■ Exercise instructions:
The complete listing goes into the output exactly, without its pictures.
------------------------------------------------
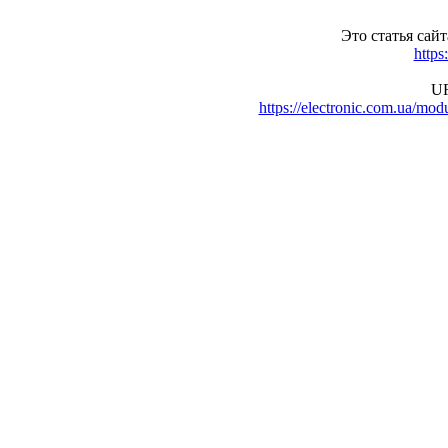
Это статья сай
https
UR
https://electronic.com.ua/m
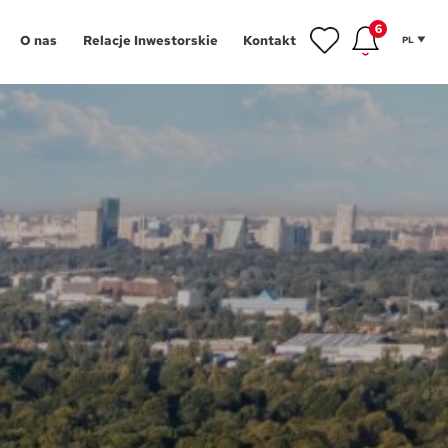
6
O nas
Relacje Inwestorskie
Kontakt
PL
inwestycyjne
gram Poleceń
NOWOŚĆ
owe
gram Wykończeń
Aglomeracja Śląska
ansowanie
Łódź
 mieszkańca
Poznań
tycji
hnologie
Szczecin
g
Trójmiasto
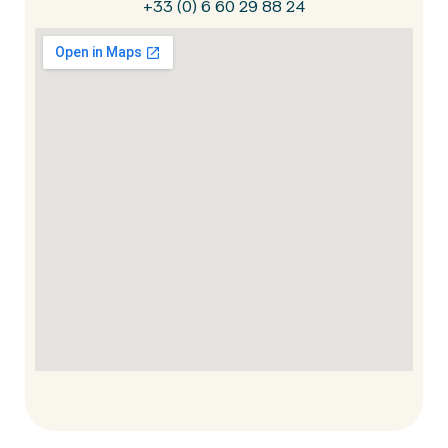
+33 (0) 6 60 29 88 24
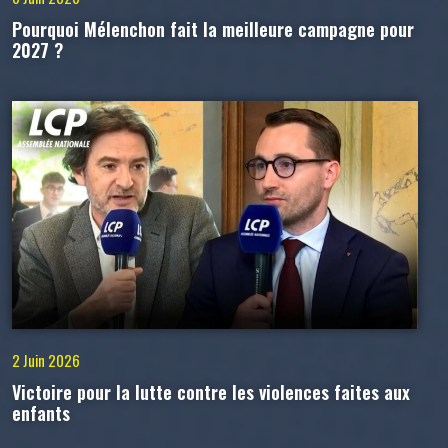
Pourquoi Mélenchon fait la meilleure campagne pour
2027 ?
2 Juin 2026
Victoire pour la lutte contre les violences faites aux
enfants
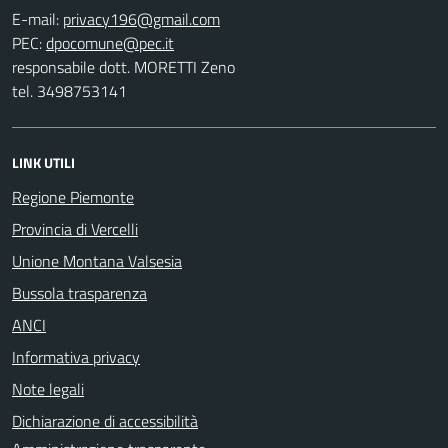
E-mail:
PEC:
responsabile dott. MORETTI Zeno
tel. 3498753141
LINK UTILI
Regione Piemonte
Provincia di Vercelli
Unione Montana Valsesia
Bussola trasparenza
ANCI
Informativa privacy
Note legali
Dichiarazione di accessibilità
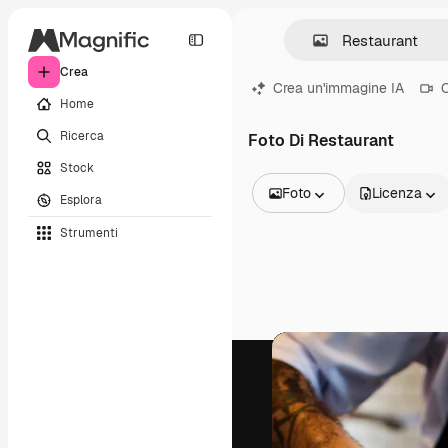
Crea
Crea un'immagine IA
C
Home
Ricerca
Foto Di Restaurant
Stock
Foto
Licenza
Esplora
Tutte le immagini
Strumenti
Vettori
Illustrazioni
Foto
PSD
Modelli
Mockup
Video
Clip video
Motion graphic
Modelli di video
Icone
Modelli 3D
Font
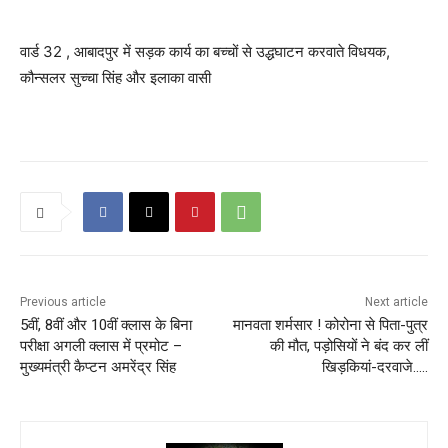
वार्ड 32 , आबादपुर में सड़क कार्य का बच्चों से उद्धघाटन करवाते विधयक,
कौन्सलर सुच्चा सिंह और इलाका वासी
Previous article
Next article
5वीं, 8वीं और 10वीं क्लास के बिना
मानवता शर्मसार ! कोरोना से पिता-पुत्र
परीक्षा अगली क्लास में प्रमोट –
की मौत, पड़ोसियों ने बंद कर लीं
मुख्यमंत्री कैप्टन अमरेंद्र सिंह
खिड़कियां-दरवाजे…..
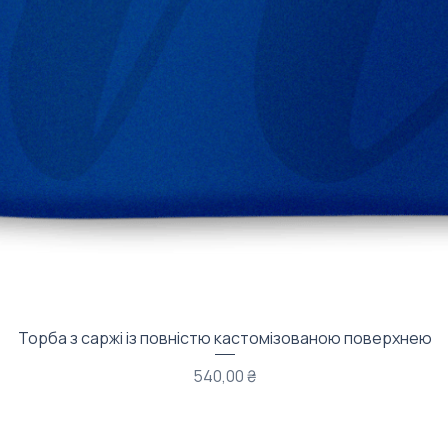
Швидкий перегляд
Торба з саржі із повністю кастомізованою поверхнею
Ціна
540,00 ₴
------------------------------------------------
■ Solution to this task:
Это статья сай
https
UR
https://electronic.com.ua/m
6
O nas
Relacje Inwestorskie
Kontakt
PL
inwestycyjne
gram Poleceń
NOWOŚĆ
owe
gram Wykończeń
Aglomeracja Śląska
ansowanie
Łódź
 mieszkańca
Poznań
tycji
hnologie
Szczecin
g
Trójmiasto
+33 (0) 6 60 29 88 24
Pourquoi Mélenchon fait la meilleure campagne pour
2027 ?
2 Juin 2026
Victoire pour la lutte contre les violences faites aux
enfants
E-mail:
PEC:
responsabile dott. MORETTI Zeno
tel. 3498753141
LINK UTILI
Regione Piemonte
Provincia di Vercelli
Unione Montana Valsesia
Bussola trasparenza
ANCI
Informativa privacy
Note legali
Dichiarazione di accessibilità
Crea
Crea un'immagine IA
C
Home
Ricerca
Foto Di Restaurant
Stock
Foto
Licenza
Esplora
Tutte le immagini
Strumenti
Vettori
Illustrazioni
Foto
PSD
Modelli
Mockup
Video
Clip video
Motion graphic
Modelli di video
Icone
Modelli 3D
Font
वार्ड 32 , आबादपुर में सड़क कार्य का बच्चों से उद्धघाटन करवाते विधयक,
कौन्सलर सुच्चा सिंह और इलाका वासी
Previous article
Next article
5वीं, 8वीं और 10वीं क्लास के बिना
मानवता शर्मसार ! कोरोना से पिता-पुत्र
परीक्षा अगली क्लास में प्रमोट –
की मौत, पड़ोसियों ने बंद कर लीं
मुख्यमंत्री कैप्टन अमरेंद्र सिंह
खिड़कियां-दरवाजे…..
Швидкий перегляд
Торба з саржі із повністю кастомізованою поверхнею
Ціна
540,00 ₴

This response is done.